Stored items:
------------------------------
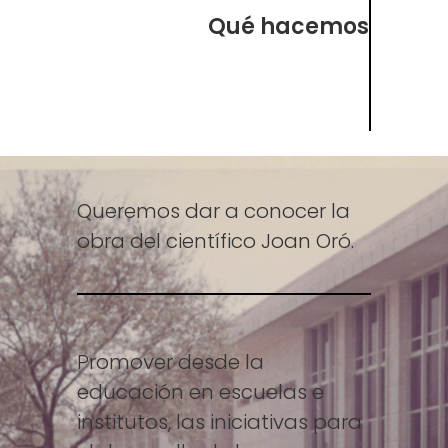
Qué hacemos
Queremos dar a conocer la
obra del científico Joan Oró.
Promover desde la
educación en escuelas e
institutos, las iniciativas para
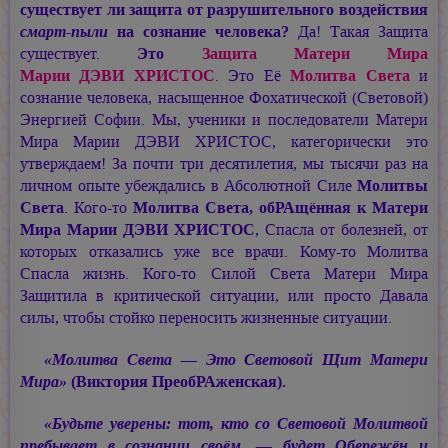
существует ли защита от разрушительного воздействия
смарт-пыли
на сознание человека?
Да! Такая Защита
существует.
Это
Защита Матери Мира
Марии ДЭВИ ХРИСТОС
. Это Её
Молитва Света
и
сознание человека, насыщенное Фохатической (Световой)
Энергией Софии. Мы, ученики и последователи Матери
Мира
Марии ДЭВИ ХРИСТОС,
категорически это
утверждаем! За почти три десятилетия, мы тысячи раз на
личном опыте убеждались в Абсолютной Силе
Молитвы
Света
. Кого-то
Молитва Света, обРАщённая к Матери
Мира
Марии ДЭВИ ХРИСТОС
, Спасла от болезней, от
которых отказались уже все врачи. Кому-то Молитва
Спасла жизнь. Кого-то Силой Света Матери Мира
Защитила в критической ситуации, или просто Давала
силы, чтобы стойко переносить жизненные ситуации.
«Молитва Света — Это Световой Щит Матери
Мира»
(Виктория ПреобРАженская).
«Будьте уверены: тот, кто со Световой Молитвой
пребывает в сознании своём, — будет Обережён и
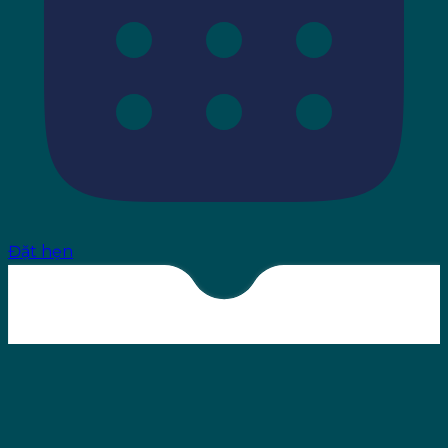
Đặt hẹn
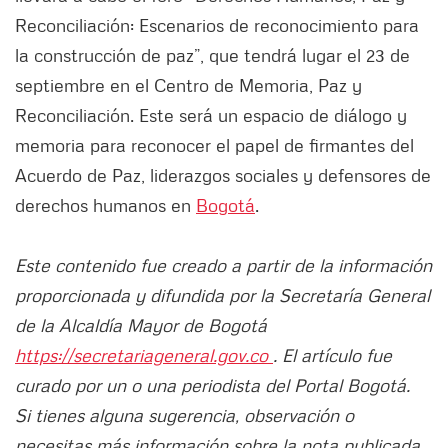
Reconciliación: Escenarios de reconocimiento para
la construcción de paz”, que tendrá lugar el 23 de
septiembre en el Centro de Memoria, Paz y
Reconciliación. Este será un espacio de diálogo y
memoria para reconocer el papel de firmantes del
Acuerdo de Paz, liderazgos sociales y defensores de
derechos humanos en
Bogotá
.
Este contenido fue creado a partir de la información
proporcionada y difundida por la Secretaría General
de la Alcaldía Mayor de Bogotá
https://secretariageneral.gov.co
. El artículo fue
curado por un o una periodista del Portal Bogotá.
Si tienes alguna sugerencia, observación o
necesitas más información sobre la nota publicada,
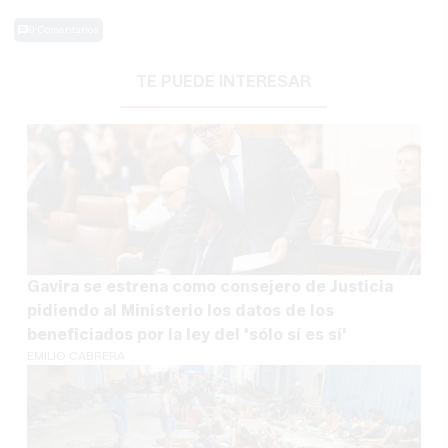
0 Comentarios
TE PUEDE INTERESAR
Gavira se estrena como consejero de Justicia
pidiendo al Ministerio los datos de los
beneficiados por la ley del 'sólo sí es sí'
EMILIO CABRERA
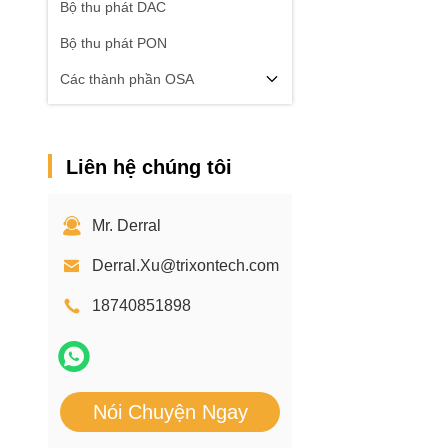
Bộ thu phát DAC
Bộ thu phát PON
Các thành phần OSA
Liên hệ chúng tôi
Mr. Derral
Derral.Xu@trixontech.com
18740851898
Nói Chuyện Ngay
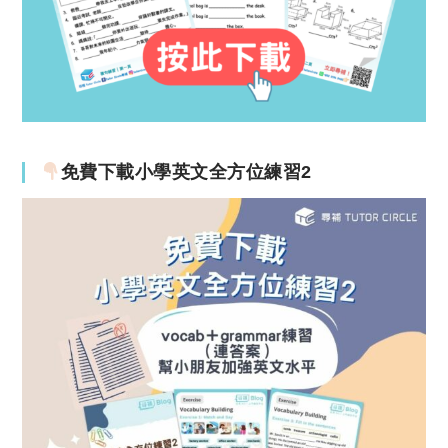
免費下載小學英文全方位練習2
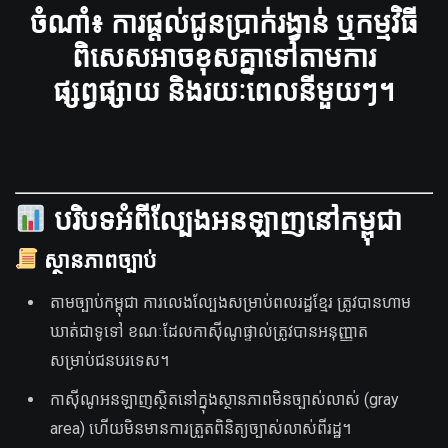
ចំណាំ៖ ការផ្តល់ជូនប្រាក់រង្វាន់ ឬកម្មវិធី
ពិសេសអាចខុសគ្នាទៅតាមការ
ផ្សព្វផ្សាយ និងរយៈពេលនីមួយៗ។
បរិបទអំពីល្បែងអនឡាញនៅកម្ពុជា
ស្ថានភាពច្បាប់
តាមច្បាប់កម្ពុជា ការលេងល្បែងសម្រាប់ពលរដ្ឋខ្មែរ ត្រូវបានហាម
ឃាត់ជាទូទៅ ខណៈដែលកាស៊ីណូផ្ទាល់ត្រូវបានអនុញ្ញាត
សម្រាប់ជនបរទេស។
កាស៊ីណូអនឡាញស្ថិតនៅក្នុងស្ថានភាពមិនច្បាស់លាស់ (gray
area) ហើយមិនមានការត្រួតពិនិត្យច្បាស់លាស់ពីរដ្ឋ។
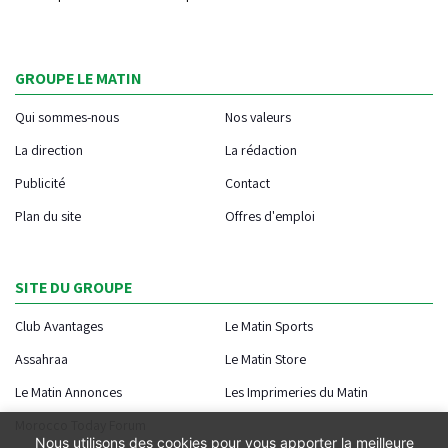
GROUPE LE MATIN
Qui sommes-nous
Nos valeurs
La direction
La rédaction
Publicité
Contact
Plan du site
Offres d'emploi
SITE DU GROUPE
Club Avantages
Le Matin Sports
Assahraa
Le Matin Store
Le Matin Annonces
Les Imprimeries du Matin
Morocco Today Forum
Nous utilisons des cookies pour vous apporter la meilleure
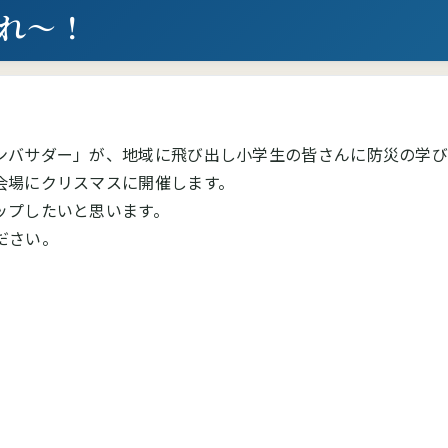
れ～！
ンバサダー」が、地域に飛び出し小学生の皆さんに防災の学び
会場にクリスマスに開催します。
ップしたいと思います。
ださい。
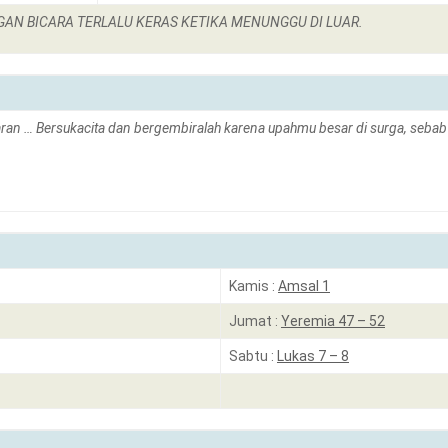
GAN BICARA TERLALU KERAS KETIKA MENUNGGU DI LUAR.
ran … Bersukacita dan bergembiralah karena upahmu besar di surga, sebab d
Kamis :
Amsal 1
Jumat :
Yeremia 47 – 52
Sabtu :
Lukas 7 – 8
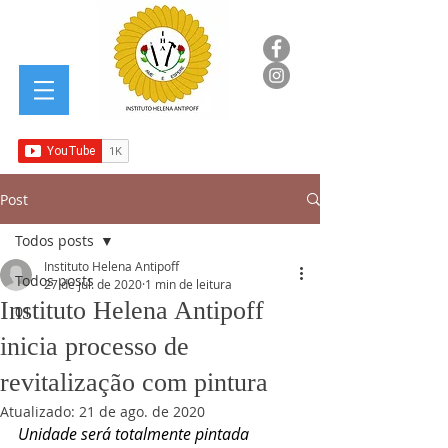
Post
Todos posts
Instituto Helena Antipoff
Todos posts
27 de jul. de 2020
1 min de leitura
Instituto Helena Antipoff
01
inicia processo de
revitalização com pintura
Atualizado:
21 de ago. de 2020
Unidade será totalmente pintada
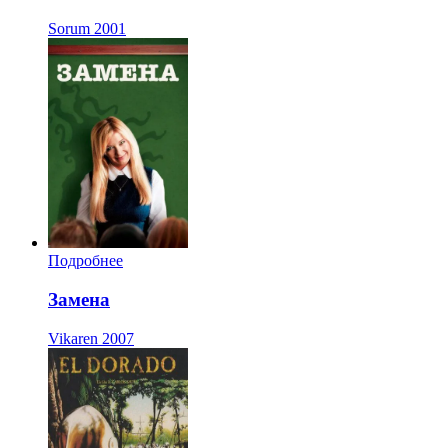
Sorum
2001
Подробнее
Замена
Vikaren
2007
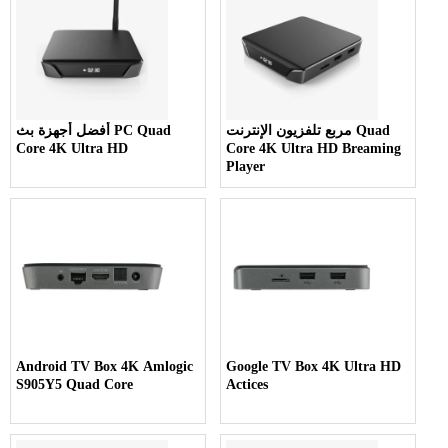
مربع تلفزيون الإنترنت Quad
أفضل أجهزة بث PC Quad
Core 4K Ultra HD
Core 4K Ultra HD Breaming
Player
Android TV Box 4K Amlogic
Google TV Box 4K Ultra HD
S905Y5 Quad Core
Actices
------------------------------
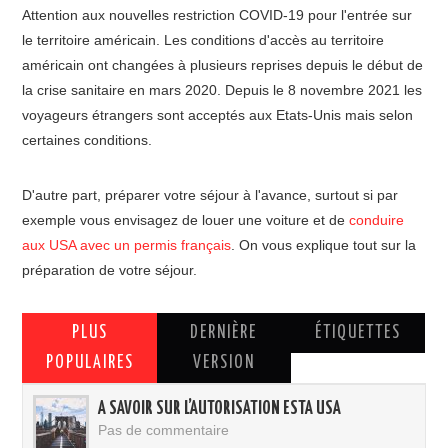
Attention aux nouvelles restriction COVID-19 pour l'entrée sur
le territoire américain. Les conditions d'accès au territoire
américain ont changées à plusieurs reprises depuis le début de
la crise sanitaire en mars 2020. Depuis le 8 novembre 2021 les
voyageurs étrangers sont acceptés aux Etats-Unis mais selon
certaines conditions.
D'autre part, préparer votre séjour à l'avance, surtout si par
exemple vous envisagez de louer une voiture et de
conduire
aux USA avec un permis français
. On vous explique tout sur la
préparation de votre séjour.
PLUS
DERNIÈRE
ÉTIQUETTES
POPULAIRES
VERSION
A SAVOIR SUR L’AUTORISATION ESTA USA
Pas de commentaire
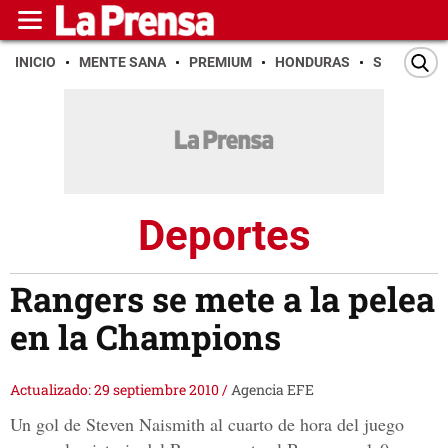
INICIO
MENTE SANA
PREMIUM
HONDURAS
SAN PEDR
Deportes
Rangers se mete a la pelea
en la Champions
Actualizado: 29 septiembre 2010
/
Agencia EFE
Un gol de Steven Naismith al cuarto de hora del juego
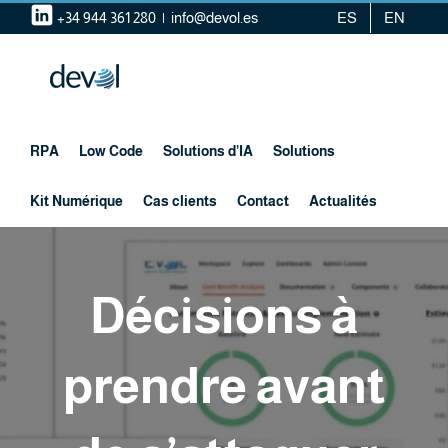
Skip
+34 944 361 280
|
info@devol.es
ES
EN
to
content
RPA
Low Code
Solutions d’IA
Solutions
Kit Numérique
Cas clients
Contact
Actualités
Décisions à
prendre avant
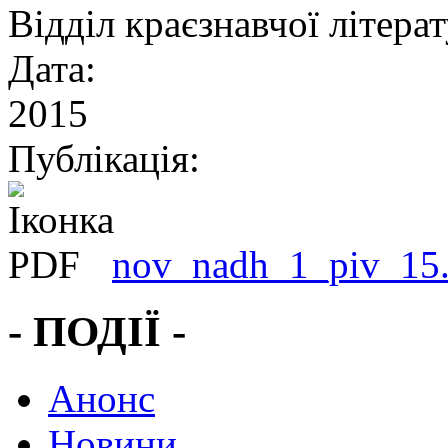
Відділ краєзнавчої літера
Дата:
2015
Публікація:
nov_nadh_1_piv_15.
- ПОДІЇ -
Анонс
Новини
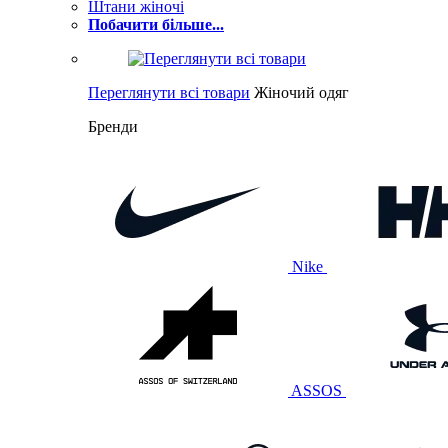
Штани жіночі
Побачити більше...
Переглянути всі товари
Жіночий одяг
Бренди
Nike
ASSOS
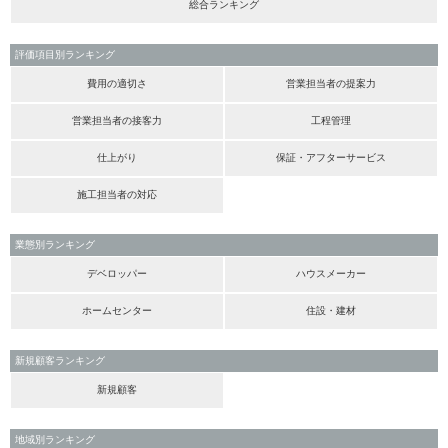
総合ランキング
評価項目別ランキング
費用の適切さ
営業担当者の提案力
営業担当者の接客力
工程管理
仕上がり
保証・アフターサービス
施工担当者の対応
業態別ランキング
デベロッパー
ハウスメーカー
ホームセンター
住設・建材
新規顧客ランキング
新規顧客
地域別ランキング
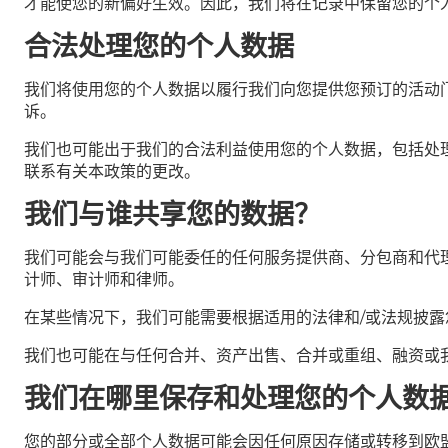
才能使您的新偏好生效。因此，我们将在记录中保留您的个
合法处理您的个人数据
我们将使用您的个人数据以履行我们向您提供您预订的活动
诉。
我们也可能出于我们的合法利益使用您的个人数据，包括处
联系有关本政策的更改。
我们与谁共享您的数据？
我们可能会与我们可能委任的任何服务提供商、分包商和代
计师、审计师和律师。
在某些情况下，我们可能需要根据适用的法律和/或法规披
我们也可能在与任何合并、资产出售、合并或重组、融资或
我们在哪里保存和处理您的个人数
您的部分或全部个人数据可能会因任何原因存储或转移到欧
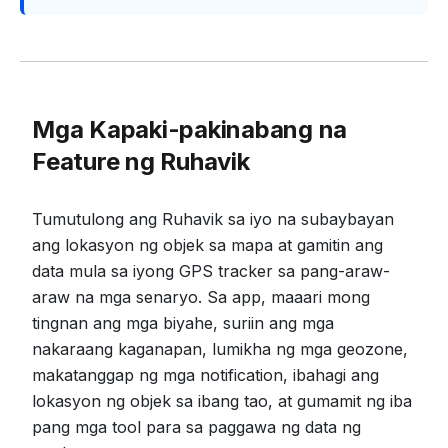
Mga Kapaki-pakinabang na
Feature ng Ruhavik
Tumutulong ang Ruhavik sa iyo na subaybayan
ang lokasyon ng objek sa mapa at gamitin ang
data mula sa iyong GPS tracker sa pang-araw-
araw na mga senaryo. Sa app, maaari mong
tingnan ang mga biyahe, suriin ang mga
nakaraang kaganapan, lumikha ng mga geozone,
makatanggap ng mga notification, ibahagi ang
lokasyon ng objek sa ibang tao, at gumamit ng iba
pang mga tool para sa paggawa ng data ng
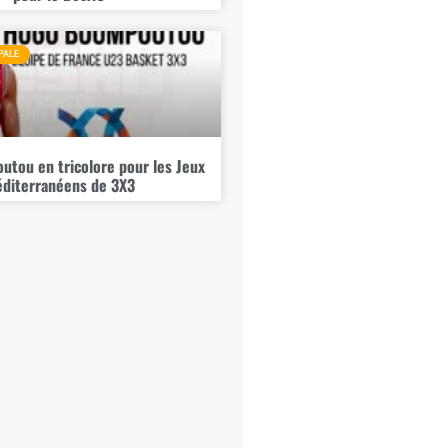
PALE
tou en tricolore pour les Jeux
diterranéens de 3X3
------------------------------
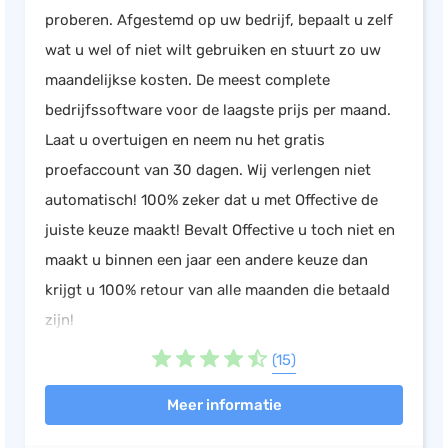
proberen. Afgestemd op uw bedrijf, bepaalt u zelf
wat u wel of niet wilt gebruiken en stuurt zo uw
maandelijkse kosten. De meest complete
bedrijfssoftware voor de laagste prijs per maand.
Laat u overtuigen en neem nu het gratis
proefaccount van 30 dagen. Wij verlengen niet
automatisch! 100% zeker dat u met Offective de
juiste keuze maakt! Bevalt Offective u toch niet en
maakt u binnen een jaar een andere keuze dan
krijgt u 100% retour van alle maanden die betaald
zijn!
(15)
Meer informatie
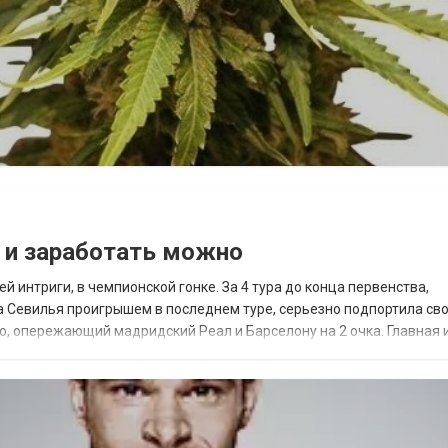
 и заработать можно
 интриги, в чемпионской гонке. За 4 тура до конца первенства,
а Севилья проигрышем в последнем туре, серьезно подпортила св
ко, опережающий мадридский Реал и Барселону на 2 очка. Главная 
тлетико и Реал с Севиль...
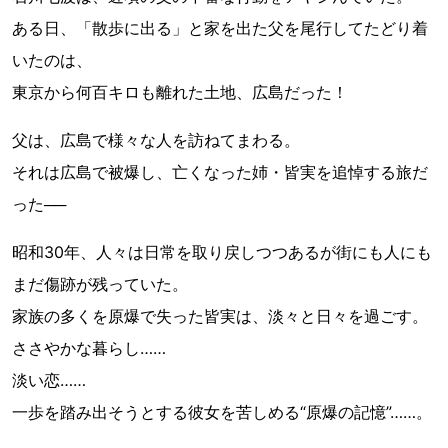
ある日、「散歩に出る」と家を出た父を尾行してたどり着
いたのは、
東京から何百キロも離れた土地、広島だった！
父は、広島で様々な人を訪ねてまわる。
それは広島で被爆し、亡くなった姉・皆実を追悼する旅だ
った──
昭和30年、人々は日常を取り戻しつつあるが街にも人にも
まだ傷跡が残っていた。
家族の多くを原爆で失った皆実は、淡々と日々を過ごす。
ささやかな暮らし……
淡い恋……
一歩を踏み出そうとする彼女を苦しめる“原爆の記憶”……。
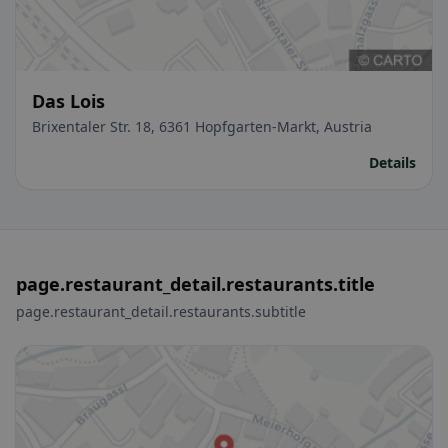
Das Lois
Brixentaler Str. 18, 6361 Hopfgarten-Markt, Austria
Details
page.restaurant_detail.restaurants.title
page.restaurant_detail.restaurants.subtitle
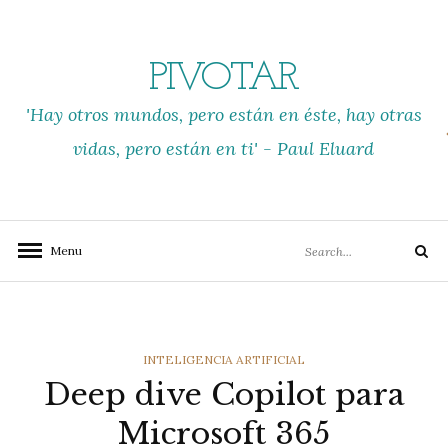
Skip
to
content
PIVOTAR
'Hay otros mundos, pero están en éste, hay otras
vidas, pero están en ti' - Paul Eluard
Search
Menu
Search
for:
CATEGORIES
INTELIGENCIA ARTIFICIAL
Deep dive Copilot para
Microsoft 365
------------------------------
** EXERCISE PROMPT **
Tally up how many lines in the records contain the string "Reconciliación". Answer with that figure only.

** EXERCISE OUTPUT **
2